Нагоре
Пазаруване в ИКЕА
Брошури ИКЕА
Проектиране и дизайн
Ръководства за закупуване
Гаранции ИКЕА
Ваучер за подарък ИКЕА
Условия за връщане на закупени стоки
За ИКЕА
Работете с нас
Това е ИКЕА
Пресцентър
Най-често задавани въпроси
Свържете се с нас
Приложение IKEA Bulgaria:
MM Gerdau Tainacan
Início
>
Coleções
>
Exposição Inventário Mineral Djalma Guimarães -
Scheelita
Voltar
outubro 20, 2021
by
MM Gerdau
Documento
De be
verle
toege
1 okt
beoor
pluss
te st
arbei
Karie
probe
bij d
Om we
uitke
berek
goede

-- -- --

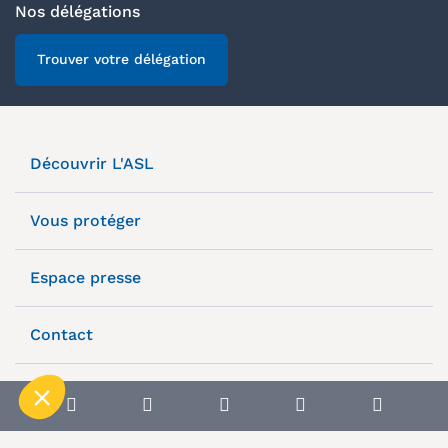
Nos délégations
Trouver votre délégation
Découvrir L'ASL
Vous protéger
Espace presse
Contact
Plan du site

-- -- --

Where a line of the data contains "ИКЕА", copy that line.

* **RESPONSE AREA**
Пазаруване в ИКЕА
Брошури ИКЕА
Гаранции ИКЕА
Ваучер за подарък ИКЕА
За ИКЕА
Това е ИКЕА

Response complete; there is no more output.